O advogado dos Diários Associados, Nehemias Gueiros, foi ao leilão, com os bolsos cheios de libras, fornecidas por Chatô. Do hotel Claridge’s, o jornalista monitorava seu funcionário, por telefone, a respeito dos lances. A disputa pelo quadro, com o ator de cinema americano Robert Montgomery, estava pesada.
O ator ofereceu 1200 dólares e Chatô venceu a parada, ao mencionar, via Nehemias Gueiros, a cifra de 1300 dólares. O Masp ganhou o quadro de Churchill pelo valor de 5200 dólares. Pietro Maria Bardi informara a Chatô que a pintura não valia mais do que 600 libras. Com o dinheiro que sobrou, 15 mil dólares, Chatô foi à Christie’s e arrematou dois quadros de Kokoschka e uma escultura de Henry Morre.
Churchill disse ao jornalista: “Mas o senhor perdeu o juízo, doutor Chateaubriand. Nenhum quadro meu vale mais do que 100 libras”.
Na Inglaterra, Chatô decidiu sagrar Churchill Cavaleiro da Ordem do Jagunço. Como o inglês do jornalista era incompreensível, uma espécie de “portinglês”, o embaixador Moniz de Aragão tentou explicar, para um perplexo Churchill, o que era “jagunço”.

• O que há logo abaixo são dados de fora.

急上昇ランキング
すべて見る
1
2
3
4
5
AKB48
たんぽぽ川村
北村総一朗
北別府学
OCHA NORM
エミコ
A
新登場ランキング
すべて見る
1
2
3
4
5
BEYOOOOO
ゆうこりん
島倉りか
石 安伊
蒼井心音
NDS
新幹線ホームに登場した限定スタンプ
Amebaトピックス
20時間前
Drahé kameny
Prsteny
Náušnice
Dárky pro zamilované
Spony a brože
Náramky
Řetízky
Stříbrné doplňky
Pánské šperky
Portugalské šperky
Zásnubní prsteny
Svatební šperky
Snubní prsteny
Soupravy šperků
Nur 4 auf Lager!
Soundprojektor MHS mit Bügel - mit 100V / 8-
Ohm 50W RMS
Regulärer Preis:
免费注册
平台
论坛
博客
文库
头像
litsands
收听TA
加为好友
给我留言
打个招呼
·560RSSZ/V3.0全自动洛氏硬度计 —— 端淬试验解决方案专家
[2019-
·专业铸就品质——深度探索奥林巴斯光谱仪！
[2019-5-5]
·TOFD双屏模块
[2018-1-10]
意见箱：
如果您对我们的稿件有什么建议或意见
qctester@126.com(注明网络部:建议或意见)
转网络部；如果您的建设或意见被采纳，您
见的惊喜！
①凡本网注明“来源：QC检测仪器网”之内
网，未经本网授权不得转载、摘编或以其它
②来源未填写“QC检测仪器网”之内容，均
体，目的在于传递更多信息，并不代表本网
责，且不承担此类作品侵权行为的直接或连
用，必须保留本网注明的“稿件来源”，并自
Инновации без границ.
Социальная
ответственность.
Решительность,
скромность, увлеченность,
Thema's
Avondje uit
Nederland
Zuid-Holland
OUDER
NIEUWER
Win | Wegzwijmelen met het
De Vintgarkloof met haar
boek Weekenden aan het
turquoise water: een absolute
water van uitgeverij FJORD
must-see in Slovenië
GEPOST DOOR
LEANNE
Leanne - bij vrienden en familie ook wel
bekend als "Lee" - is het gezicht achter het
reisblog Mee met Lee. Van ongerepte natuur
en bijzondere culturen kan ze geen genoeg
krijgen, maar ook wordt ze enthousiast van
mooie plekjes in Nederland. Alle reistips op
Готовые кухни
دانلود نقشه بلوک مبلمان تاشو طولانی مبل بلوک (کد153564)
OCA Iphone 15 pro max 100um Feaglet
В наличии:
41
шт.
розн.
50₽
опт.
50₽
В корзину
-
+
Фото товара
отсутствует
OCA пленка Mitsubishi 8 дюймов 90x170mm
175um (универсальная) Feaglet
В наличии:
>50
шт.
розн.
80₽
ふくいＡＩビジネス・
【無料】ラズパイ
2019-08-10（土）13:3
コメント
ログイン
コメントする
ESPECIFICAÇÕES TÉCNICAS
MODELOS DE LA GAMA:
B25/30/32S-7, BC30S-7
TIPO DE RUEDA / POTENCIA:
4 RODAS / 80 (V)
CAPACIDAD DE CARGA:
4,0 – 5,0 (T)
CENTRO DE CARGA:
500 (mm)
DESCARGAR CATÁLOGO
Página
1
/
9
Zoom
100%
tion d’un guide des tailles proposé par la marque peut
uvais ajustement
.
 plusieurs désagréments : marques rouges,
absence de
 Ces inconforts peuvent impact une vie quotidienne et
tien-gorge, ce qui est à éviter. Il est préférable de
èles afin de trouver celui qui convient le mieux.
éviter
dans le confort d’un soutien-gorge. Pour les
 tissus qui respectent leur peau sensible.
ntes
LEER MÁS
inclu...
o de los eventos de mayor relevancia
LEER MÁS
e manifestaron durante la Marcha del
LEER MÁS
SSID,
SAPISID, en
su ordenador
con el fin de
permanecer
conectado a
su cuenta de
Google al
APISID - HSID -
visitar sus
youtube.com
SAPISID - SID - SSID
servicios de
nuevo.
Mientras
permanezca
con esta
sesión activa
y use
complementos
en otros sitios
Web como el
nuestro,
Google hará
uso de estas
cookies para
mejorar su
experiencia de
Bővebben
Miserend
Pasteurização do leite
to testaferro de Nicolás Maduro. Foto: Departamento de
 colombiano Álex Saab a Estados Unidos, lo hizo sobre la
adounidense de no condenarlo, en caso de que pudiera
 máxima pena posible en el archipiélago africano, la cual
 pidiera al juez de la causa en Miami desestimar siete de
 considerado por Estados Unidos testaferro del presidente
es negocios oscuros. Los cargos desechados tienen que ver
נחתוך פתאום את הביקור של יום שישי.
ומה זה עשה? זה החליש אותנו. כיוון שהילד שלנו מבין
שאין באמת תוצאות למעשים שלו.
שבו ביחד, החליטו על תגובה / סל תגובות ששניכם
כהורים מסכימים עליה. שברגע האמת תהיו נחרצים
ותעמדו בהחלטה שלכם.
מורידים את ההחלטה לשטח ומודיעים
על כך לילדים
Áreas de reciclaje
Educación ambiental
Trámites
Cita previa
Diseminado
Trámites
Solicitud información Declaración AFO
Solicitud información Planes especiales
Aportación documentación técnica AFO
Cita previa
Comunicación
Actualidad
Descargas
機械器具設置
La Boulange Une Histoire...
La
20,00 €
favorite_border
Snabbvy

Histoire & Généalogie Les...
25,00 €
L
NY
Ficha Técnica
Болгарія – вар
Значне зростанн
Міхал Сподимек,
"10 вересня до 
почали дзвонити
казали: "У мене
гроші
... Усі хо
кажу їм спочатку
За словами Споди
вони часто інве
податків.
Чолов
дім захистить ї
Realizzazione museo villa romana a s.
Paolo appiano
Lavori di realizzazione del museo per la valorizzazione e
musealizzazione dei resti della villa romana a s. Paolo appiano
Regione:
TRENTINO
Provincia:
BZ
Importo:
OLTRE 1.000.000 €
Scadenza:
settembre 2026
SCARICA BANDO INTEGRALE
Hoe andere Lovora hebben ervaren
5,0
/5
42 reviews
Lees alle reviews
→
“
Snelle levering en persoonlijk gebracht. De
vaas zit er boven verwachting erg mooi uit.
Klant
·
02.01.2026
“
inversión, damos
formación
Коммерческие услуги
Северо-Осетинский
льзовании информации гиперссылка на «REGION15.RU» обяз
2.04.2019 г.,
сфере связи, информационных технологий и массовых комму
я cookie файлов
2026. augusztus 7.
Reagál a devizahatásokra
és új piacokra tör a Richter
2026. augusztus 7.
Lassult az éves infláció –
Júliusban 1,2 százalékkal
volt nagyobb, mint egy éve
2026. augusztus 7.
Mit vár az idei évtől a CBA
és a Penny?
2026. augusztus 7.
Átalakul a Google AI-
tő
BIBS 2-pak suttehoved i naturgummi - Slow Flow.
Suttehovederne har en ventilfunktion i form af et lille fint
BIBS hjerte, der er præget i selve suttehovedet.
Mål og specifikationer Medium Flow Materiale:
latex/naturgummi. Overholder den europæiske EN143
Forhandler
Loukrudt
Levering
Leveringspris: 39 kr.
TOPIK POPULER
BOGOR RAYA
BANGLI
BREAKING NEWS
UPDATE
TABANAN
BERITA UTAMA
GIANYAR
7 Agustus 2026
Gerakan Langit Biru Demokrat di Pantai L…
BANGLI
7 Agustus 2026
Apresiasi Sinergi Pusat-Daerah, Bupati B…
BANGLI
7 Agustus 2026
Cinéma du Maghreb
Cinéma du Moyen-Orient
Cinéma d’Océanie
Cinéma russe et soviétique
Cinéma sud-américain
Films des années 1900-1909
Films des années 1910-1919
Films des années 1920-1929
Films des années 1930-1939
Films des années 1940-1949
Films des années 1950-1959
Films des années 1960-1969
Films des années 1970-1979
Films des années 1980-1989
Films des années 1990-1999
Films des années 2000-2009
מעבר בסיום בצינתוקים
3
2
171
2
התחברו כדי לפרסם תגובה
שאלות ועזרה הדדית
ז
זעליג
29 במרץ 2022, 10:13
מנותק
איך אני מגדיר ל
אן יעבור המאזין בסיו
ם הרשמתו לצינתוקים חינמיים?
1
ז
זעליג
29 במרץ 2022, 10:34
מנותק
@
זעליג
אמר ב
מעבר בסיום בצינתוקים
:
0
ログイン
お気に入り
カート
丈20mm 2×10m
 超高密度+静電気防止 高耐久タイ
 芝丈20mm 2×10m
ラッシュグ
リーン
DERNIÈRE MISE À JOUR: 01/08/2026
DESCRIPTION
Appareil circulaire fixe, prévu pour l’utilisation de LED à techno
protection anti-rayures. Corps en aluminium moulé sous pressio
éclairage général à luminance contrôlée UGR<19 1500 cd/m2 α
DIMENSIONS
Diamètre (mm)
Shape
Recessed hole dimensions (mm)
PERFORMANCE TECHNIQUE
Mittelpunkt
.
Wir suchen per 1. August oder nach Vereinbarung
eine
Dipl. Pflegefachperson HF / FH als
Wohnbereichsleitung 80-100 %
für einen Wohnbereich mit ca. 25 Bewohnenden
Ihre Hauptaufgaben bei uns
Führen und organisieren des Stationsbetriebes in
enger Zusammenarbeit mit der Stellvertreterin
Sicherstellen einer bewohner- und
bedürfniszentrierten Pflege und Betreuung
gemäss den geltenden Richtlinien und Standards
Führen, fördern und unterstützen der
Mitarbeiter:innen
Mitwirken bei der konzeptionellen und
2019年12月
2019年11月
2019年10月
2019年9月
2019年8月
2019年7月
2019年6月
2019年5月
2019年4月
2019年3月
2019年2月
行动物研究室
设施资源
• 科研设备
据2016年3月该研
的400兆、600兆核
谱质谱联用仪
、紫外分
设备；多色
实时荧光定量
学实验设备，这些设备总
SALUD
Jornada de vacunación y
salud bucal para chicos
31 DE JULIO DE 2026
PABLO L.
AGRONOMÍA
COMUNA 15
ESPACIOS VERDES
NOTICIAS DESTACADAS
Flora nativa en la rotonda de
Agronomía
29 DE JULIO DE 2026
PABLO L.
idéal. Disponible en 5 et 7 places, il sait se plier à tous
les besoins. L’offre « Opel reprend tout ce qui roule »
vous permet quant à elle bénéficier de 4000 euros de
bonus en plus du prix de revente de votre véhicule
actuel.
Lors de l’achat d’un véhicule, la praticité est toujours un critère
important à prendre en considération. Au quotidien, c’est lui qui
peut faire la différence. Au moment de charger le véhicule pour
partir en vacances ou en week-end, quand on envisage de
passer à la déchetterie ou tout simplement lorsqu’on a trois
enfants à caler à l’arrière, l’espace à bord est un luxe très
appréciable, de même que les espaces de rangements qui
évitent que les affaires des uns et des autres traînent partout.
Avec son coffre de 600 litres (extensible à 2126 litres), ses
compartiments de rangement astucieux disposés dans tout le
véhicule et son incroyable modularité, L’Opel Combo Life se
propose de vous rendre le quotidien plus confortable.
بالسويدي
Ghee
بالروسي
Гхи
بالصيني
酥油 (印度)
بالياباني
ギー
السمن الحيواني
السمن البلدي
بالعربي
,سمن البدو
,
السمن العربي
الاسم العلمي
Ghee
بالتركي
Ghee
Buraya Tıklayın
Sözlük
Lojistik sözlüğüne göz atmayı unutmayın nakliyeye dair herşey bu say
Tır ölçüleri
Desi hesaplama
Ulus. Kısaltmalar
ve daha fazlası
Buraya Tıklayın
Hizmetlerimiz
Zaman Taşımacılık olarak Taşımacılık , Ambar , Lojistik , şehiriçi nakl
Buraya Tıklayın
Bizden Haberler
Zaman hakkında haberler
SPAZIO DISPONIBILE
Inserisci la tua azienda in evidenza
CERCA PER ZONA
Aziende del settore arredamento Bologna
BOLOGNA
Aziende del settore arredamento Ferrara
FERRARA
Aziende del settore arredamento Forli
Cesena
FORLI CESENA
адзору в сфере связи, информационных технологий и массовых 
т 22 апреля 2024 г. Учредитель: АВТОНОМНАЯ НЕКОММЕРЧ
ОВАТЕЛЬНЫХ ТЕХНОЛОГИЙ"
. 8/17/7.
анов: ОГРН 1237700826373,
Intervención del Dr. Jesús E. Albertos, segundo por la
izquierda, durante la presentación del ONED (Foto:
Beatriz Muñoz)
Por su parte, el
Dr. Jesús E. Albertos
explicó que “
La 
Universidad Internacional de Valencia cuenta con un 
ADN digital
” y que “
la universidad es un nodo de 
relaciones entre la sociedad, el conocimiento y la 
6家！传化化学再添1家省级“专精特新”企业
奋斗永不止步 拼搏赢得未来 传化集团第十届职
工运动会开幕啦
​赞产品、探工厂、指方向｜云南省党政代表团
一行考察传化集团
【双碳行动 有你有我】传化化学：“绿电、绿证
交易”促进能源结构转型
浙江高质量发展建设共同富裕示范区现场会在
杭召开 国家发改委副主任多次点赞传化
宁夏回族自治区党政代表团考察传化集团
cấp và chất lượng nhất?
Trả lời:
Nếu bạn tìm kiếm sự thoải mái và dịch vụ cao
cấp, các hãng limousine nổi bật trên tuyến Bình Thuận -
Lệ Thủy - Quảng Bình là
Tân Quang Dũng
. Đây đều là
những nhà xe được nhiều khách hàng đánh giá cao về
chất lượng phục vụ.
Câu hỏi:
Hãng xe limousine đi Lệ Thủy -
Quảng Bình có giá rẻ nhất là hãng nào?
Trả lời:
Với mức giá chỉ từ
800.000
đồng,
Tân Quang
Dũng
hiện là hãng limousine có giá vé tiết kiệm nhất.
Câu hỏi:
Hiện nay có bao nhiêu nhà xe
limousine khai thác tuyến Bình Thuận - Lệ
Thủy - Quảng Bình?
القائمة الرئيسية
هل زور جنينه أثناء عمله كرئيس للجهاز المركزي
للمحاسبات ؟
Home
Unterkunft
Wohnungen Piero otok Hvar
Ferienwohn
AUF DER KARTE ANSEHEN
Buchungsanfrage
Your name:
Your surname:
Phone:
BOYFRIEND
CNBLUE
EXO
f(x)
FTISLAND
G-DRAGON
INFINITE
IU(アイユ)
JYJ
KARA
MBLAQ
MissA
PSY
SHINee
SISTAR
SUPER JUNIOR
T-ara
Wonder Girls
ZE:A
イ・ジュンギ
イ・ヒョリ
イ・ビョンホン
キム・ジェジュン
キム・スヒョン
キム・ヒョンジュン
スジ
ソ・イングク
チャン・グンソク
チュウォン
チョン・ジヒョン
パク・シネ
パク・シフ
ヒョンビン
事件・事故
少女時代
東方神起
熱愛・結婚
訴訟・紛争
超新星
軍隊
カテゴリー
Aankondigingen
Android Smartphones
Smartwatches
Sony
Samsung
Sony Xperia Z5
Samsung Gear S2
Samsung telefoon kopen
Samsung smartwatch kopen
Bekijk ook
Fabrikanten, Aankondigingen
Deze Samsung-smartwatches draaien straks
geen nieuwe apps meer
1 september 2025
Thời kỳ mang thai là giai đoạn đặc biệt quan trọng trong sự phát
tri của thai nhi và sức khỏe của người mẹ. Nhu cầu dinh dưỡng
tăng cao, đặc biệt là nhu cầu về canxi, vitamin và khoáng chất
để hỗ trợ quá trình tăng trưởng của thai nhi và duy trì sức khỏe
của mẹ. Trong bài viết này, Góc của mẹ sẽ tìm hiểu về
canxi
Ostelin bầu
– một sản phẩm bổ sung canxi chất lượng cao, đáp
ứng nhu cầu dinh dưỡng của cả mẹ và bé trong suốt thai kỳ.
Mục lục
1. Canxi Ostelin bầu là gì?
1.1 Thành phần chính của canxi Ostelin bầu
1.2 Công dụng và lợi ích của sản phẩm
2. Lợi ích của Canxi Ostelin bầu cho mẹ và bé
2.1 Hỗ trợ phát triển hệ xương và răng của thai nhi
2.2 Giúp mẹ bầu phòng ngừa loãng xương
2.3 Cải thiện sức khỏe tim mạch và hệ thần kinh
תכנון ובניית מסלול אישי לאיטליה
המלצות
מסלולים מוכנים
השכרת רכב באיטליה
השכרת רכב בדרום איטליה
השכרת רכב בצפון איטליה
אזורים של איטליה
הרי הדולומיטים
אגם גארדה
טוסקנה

“O líder conservador parece achar graça quando Chateaubriand pediu que se apoiasse sobre um dos joelhos para ser condecorado. O jornalista tirou da malinha um chapéu de cangaceiro, que colocou sobre a cabeça do agraciado, e cobriu seus ombros com um malcheiroso gibão de vaqueiro nordestino, de couro cru. Pediu que Gueiros colocasse sobre o ombro um punhal paraibano de cabo de osso e passou a pronunciar em português, com toda a solenidade, as palavras contidas no diploma de pergaminho que também saíra da misteriosa mala: ‘Winston Churchill: em nome de Chico Campos, do suave sertão das Gerais, grão-mestre da Ordem, e de Antônio Balbino, senhor do Rio Grande, no sertão duro da Bahia, eu vos armo comendador da mais valorosa jerarquia do Nordeste do Brasil, a Ordem do Jagunço’”, relata Fernando Morais.
“Diante de um Churchill assombrado com a cena que acabara de protagonizar, Chateaubriand e Gueiros recolheram a vestimenta e o punhal, posaram para os fotógrafos das agências de notícias que aguardavam no jardim e retornaram a Londres para comemorar as novas aquisições com uma festança regada a champanhe e mulheres”, sublinha Fernando Morais.
Cá entre nós, leitor, o Cidadão Kane patropi era um gozador de primeira linha. Ri ao contar a história, o que deve ter acontecido com você.